3D printing, digital fabrication, additive manufacturing and all that buzz
Quick history of 3D printing
Timeline from makery.info
In a nutshell, 3D printing is a 30-year-old technology that started as a patent-based game in the professional market and during the last decade, just like computers in the 1980s, it became personal. The reason this took so long was a US patent registered by industry leader Stratasys, which described the basics of Fuse Deposit Modelling (FDM). The technology was already commercialised in the 1990s, yet Stratasys was only active in the professional market, making it impossible to acquire an affordable 3D printer for personal use.

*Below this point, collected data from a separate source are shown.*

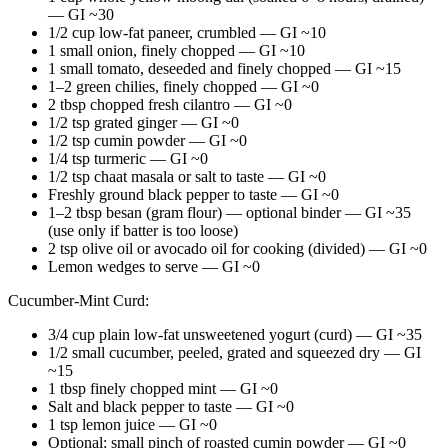
— GI ~30
1/2 cup low-fat paneer, crumbled — GI ~10
1 small onion, finely chopped — GI ~10
1 small tomato, deseeded and finely chopped — GI ~15
1–2 green chilies, finely chopped — GI ~0
2 tbsp chopped fresh cilantro — GI ~0
1/2 tsp grated ginger — GI ~0
1/2 tsp cumin powder — GI ~0
1/4 tsp turmeric — GI ~0
1/2 tsp chaat masala or salt to taste — GI ~0
Freshly ground black pepper to taste — GI ~0
1–2 tbsp besan (gram flour) — optional binder — GI ~35
(use only if batter is too loose)
2 tsp olive oil or avocado oil for cooking (divided) — GI ~0
Lemon wedges to serve — GI ~0
Cucumber-Mint Curd:
3/4 cup plain low-fat unsweetened yogurt (curd) — GI ~35
1/2 small cucumber, peeled, grated and squeezed dry — GI
~15
1 tbsp finely chopped mint — GI ~0
Salt and black pepper to taste — GI ~0
1 tsp lemon juice — GI ~0
Optional: small pinch of roasted cumin powder — GI ~0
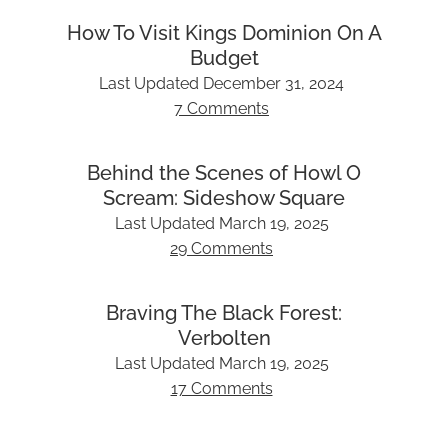
How To Visit Kings Dominion On A
Budget
Last Updated
December 31, 2024
7 Comments
Behind the Scenes of Howl O
Scream: Sideshow Square
Last Updated
March 19, 2025
29 Comments
Braving The Black Forest:
Verbolten
Last Updated
March 19, 2025
17 Comments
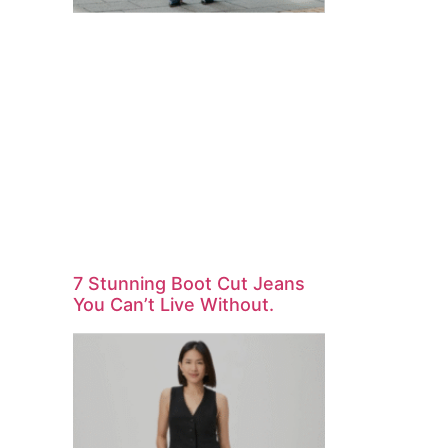
7 Stunning Boot Cut Jeans
You Can’t Live Without.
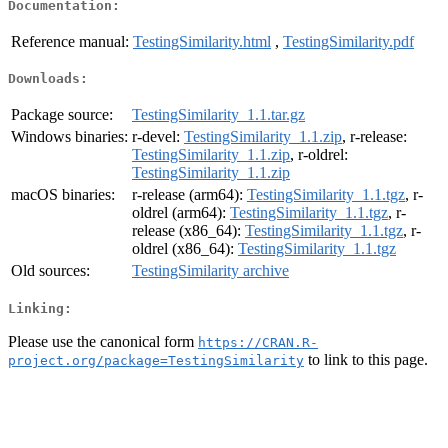
Documentation:
Reference manual:
TestingSimilarity.html
,
TestingSimilarity.pdf
Downloads:
Package source:
TestingSimilarity_1.1.tar.gz
Windows binaries:
r-devel:
TestingSimilarity_1.1.zip
, r-release:
TestingSimilarity_1.1.zip
, r-oldrel:
TestingSimilarity_1.1.zip
macOS binaries:
r-release (arm64):
TestingSimilarity_1.1.tgz
, r-
oldrel (arm64):
TestingSimilarity_1.1.tgz
, r-
release (x86_64):
TestingSimilarity_1.1.tgz
, r-
oldrel (x86_64):
TestingSimilarity_1.1.tgz
Old sources:
TestingSimilarity archive
Linking:
Please use the canonical form
https://CRAN.R-
to link to this page.
project.org/package=TestingSimilarity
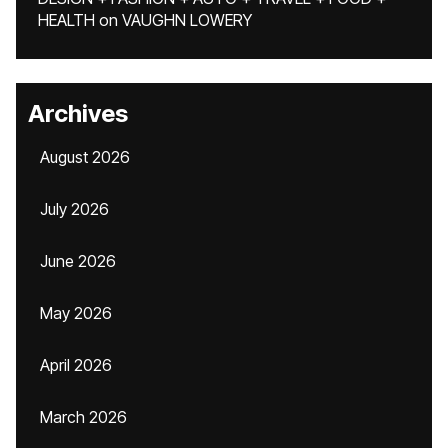
HEALTH
on
VAUGHN LOWERY
Archives
August 2026
July 2026
June 2026
May 2026
April 2026
March 2026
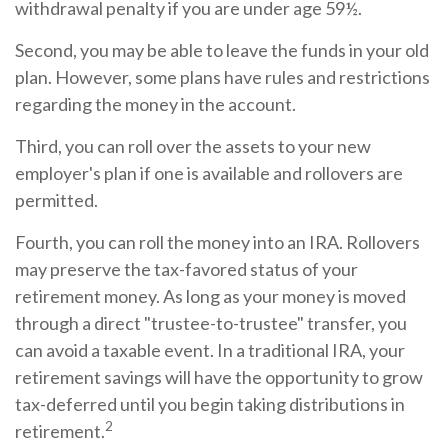
withdrawal penalty if you are under age 59½.
Second, you may be able to leave the funds in your old
plan. However, some plans have rules and restrictions
regarding the money in the account.
Third, you can roll over the assets to your new
employer's plan if one is available and rollovers are
permitted.
Fourth, you can roll the money into an IRA. Rollovers
may preserve the tax-favored status of your
retirement money. As long as your money is moved
through a direct "trustee-to-trustee" transfer, you
can avoid a taxable event. In a traditional IRA, your
retirement savings will have the opportunity to grow
tax-deferred until you begin taking distributions in
2
retirement.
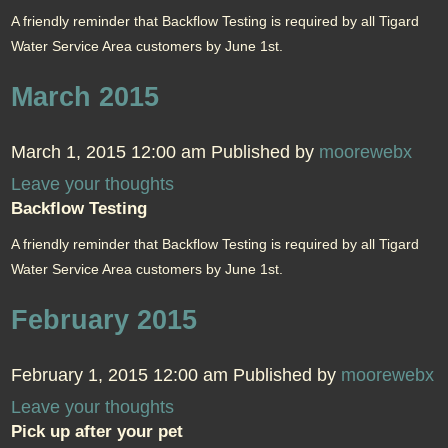
A friendly reminder that Backflow Testing is required by all Tigard
Water Service Area customers by June 1st.
March 2015
March 1, 2015 12:00 am
Published by
moorewebx
Leave your thoughts
Backflow Testing
A friendly reminder that Backflow Testing is required by all Tigard
Water Service Area customers by June 1st.
February 2015
February 1, 2015 12:00 am
Published by
moorewebx
Leave your thoughts
Pick up after your pet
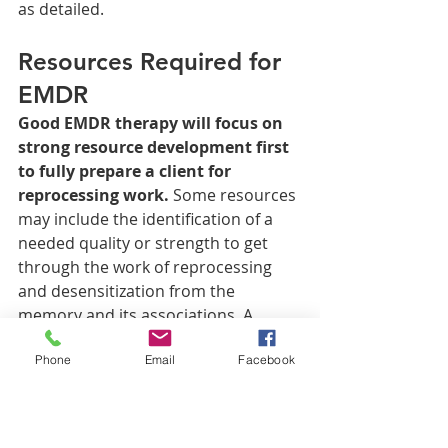
as detailed. 
Resources Required for 
EMDR
Good EMDR therapy will focus on 
strong resource development first 
to fully prepare a client for 
reprocessing work.
 Some resources 
may include the identification of a 
needed quality or strength to get 
through the work of reprocessing 
and desensitization from the 
memory and its associations. A 
person may believe that they need 
Phone
Email
Facebook
confidence to get through it, and 
various methods for “installing” this 
resource begin, including 
considering a time when the person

Central to the development of 3D printing was a project launched in 2005 by a mechanical engineering professor at the University of Bath, Andrian Bowyer. The project was called RepRap; the first general-purpose self-replicating manufacturing machine (replicating rapid prototyper). RepRap was designed to be a desktop-size machine that could produce most of its components, excluding parts such as electronics, motors, screws etc. Essentially, having these few, relatively inexpensive things, RepRap users could print other RepRaps.
RepRap from Adrian Bowyer on Vimeo.
RepRap is a non-commercial project, so the Stratasys’ patent was not an issue. In a couple of years after the launch of RepRap, small companies started selling RepRap parts and kits; this was actually an infringement on the patent but Stratasys did not stop it. In 2009 though, the famous Stratasys’ patent expired after 20 years. A revolution was in the making, as now-industry leaders in desktop 3D printers manufacturing MakerBot and Ultimaker were launched, gradually dropping the prices of home-use 3D printers. 3D printer sales have been growing ever since, and, as more patents expire, more breakthroughs are upcoming.